Abschied vom geplanten Ruhestand in Hilgener Postagentur

Gabriele Straach hatte schon eine Nachfolgerin für ihre Hilgener Postagentur. Doch jetzt muss sie noch drei Jahre verlängern.

Burscheid. Gabriele Straach schien alles für den Ruhestand auf den Weg gebracht zu haben. Eine Nachfolgerin für ihr Lotto/Toto-Kiosk samt Postfiliale im Hilgener Kaufpark war gefunden. Alle Mitarbeiter (eine Vollzeitkraft, zwei Teilzeitkräfte und zwei Aushilfen) hatten ihre Kündigung erhalten. Ende Mai sollte es Generalinventur geben vor dem möglichst geräuschlosen Inhaberwechsel. Doch vorerst sind alle Pläne geplatzt: Ein neues Franchise-System macht der bald 60-Jährigen einen Strich durch die Rechnung.

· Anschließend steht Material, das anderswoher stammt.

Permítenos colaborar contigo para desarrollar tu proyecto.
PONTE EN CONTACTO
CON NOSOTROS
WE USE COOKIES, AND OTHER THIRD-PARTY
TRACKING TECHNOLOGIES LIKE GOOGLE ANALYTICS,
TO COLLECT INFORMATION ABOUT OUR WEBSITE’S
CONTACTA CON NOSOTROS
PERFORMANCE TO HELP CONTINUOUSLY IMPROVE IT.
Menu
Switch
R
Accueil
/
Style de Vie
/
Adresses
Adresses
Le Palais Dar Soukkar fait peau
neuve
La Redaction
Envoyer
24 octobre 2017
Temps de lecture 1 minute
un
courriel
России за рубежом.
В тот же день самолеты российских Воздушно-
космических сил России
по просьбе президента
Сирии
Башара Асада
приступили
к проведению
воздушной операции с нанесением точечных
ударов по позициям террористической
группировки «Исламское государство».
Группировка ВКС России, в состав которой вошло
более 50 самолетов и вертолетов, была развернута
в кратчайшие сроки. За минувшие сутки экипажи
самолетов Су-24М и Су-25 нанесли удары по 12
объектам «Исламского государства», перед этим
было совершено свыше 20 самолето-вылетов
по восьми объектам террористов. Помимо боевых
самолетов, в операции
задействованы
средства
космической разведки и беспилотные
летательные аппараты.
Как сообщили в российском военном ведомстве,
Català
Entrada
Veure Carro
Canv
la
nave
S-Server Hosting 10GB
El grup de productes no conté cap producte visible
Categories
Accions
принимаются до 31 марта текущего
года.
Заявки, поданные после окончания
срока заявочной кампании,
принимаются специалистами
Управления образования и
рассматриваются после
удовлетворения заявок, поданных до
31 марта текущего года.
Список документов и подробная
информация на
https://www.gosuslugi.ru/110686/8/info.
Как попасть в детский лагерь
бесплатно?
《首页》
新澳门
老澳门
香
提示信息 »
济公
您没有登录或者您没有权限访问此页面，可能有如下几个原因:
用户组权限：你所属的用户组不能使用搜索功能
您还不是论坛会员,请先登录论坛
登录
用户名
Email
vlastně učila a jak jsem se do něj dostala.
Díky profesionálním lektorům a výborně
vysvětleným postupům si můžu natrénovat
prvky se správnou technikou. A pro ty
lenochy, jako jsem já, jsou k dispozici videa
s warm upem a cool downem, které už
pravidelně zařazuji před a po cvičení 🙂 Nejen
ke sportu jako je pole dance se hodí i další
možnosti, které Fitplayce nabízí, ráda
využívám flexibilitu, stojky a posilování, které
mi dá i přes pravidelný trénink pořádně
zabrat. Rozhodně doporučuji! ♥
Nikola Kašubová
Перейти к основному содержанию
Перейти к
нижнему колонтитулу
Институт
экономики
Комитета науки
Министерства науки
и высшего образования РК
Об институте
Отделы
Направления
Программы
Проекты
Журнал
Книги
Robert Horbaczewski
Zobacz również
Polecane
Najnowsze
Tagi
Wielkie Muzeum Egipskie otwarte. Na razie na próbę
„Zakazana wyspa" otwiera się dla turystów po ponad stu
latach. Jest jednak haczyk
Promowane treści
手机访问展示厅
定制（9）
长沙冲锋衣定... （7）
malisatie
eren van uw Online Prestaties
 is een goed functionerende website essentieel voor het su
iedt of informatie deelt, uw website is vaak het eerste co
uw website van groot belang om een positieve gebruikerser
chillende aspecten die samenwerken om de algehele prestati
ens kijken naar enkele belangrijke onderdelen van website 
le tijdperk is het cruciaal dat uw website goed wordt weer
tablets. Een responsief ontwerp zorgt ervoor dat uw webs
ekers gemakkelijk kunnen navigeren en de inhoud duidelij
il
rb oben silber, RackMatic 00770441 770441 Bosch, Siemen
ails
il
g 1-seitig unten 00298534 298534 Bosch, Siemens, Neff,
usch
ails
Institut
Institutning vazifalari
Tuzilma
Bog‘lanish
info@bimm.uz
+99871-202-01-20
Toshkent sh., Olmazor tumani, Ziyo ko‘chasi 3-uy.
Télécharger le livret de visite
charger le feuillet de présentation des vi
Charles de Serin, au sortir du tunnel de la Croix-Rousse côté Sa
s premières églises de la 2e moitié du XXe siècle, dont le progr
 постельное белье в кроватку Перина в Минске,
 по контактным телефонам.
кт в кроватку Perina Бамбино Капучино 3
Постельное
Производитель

Straach, früher lange Jahre Mitarbeiterin der Deutschen Post, hatte die Post-Agentur und den Laden im April 2006 übernommen. Damals hatte sie wie üblich einen hohen fünfstelligen Betrag an den Vorbesitzer gezahlt, um unter anderem das komplette Inventar übernehmen zu können.

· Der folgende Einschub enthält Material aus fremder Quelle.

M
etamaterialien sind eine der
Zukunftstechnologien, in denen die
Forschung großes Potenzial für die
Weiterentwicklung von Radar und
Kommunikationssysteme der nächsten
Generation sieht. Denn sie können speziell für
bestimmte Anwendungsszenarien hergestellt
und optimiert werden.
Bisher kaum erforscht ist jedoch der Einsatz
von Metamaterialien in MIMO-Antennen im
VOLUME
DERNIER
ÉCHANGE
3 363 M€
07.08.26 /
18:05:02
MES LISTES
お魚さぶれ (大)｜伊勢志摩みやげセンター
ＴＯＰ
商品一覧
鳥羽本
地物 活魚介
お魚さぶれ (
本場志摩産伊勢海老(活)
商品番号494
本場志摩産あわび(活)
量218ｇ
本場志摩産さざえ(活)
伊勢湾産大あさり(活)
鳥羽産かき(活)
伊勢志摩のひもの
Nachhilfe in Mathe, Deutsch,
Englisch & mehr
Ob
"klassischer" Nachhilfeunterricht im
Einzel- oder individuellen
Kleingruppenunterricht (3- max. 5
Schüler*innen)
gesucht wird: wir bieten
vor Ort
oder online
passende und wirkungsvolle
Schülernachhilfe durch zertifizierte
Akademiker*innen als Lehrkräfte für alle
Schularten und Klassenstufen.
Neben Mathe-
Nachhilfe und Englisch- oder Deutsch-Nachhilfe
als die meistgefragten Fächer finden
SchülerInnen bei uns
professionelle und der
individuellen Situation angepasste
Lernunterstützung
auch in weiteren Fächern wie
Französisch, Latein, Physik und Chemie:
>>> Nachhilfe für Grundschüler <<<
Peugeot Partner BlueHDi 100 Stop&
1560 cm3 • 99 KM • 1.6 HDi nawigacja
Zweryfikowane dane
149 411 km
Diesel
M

Entsprechend hatte Straach sich auch mit ihrer avisierten Nachfolgerin auf die Zahlung von 25 000 Euro verständigt, deutlich weniger, als sie vor zehn Jahren selbst investiert hatte. Aber das Unternehmen Valora Retail, neuer Untervermieter der Ladenfläche, setzt komplett auf ein Franchise-System mit identischer Ausstattung. Die Einrichtung müsse sie beim Auszug mitnehmen, wurde ihr beschieden.

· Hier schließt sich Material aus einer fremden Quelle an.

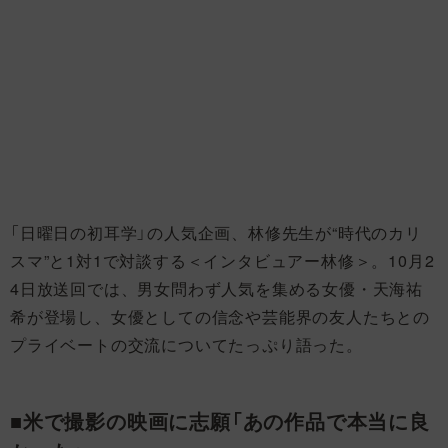
「日曜日の初耳学」の人気企画、林修先生が“時代のカリ
スマ”と1対1で対談する＜インタビュアー林修＞。10月2
4日放送回では、男女問わず人気を集める女優・天海祐
希が登場し、女優としての信念や芸能界の友人たちとの
プライベートの交流についてたっぷり語った。
■米で撮影の映画に志願「あの作品で本当に良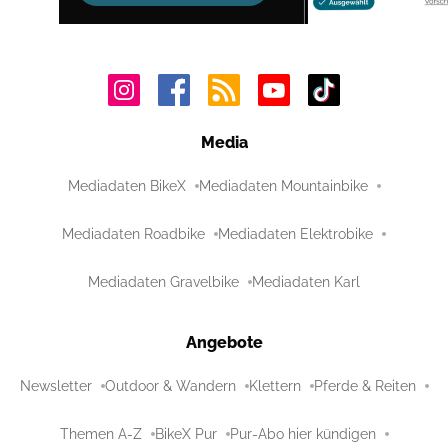
Media
Mediadaten BikeX
Mediadaten Mountainbike
Mediadaten Roadbike
Mediadaten Elektrobike
Mediadaten Gravelbike
Mediadaten Karl
Angebote
Newsletter
Outdoor & Wandern
Klettern
Pferde & Reiten
Themen A-Z
BikeX Pur
Pur-Abo hier kündigen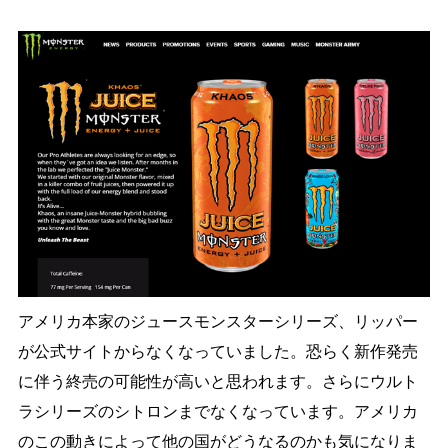
アメリカ本家のジュースモンスターシリーズ、リッパー
が公式サイトからなくなっていました。恐らく新作発売
に伴う終売の可能性が高いと思われます。さらにウルト
ラシリーズのシトロンまでなくなっています。アメリカ
のこの動きによって他の国がどうなるのかも気になりま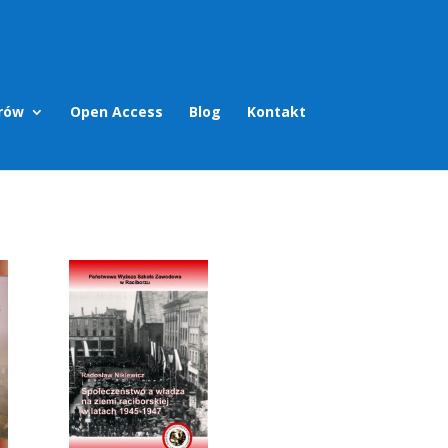
rów
Open Access
Blog
Kontakt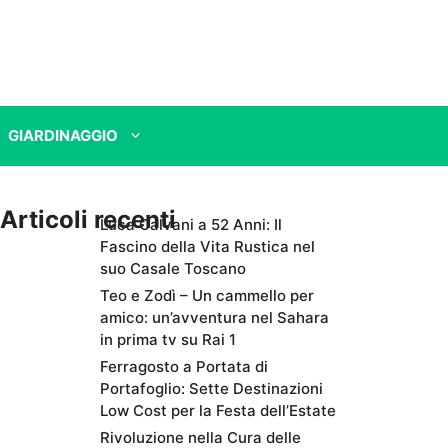
GIARDINAGGIO
Articoli recenti
Luca Calvani a 52 Anni: Il
Fascino della Vita Rustica nel
suo Casale Toscano
Teo e Zodì – Un cammello per
amico: un’avventura nel Sahara
in prima tv su Rai 1
Ferragosto a Portata di
Portafoglio: Sette Destinazioni
Low Cost per la Festa dell’Estate
Rivoluzione nella Cura delle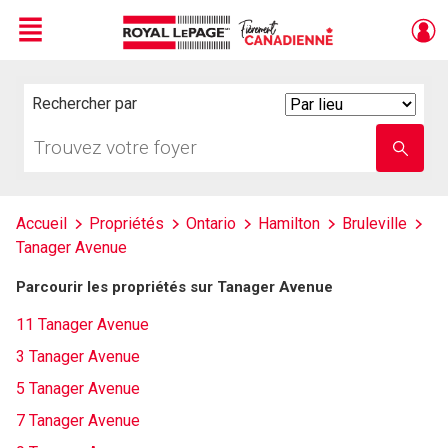
Menu
Live
En Direct
Rechercher par
Search
By
Trouvez
Entrez
votre
le
foyer
nom
de
l'école
Accueil
Propriétés
Ontario
Hamilton
Bruleville
Tanager Avenue
Parcourir les propriétés sur Tanager Avenue
11 Tanager Avenue
3 Tanager Avenue
5 Tanager Avenue
7 Tanager Avenue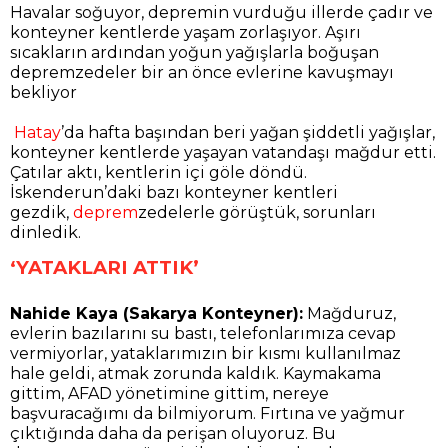
Havalar soğuyor, depremin vurduğu illerde çadır ve
konteyner kentlerde yaşam zorlaşıyor. Aşırı
sıcakların ardından yoğun yağışlarla boğuşan
depremzedeler bir an önce evlerine kavuşmayı
bekliyor
Hatay
’da hafta başından beri yağan şiddetli yağışlar,
konteyner kentlerde yaşayan vatandaşı mağdur etti.
Çatılar aktı, kentlerin içi göle döndü.
İskenderun’daki bazı konteyner kentleri
gezdik,
deprem
zedelerle görüştük, sorunları
dinledik.
‘YATAKLARI ATTIK’
Nahide Kaya (Sakarya Konteyner):
Mağduruz,
evlerin bazılarını su bastı, telefonlarımıza cevap
vermiyorlar, yataklarımızın bir kısmı kullanılmaz
hale geldi, atmak zorunda kaldık. Kaymakama
gittim, AFAD yönetimine gittim, nereye
başvuracağımı da bilmiyorum. Fırtına ve yağmur
çıktığında daha da perişan oluyoruz. Bu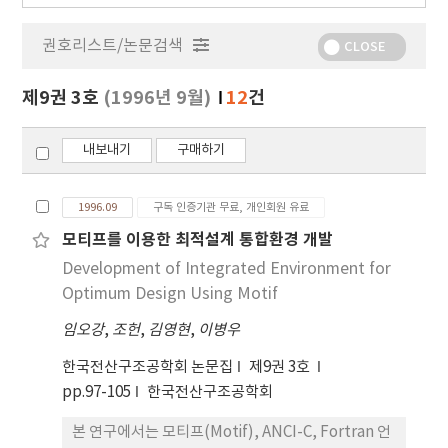
행
물
권호리스트/논문검색
정
CLOSE
보
보
제9권 3호
(1996년 9월)
12
건
기
내보내기
구매하기
1996.09
구독 인증기관 무료, 개인회원 유료
모티프를 이용한 최적설계 통합환경 개발
Development of Integrated Environment for
Optimum Design Using Motif
임오강
,
조헌
,
김영현
,
이병우
한국전산구조공학회 논문집
제9권 3호
pp.97-105
한국전산구조공학회
본 연구에서는 모티프(Motif), ANCI-C, Fortran 언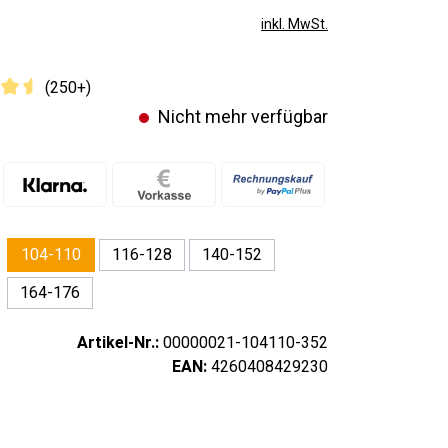
inkl. MwSt.
(250+)
Nicht mehr verfügbar
116-128
140-152
104-110
164-176
Artikel-Nr.:
00000021-104110-352
EAN:
4260408429230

Auch die zwischenzeitliche Hoffnung, Valora selbst könne ihr beim vorzeitigen Ausstieg aus dem Mietvertrag entgegenkommen und ihr das Inventar abkaufen, haben sich inzwischen zerschlagen. „Auf das Geld kann ich aber nicht verzichten“, sagt Straach. Lange hatte sie auf Klarheit gedrängt, Ende April entschied sie sich, vorerst weiterzumachen. „Mein Vertrag läuft noch bis zum 31. Mai 2016.“

Die Kündigungen sind inzwischen zurückgenommen. „Die Mitarbeiter waren natürlich alle froh.“ Ihre Übernahme wäre nicht gewollt gewesen. Straach hofft auch, die vorgesehene Nachfolgerin selbst, die ein ähnliches Angebot bereits in Köln-Mülheim betreibt, bei der Stange halten zu können.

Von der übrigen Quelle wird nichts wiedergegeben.